Source information ->
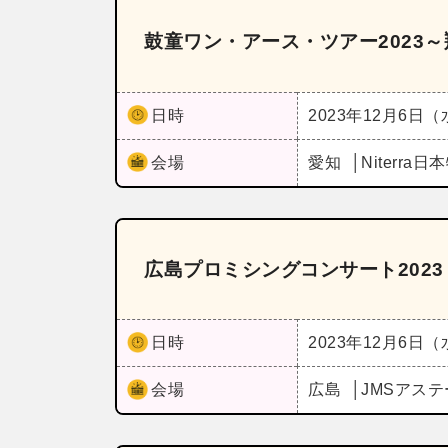
鼓童ワン・アース・ツアー2023～
日時
2023年12月6日
会場
愛知
Niterr
広島プロミシングコンサート2023
日時
2023年12月6日
会場
広島
JMSアス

Exercise brief -> The records above are to be restated word for word, excluding all pictures.

Output for this task ->
鼓童ワン・アース・ツアー2023～
日時
2023年12月6日
会場
愛知
Niterr
広島プロミシングコンサート2023
日時
2023年12月6日
会場
広島
JMSアス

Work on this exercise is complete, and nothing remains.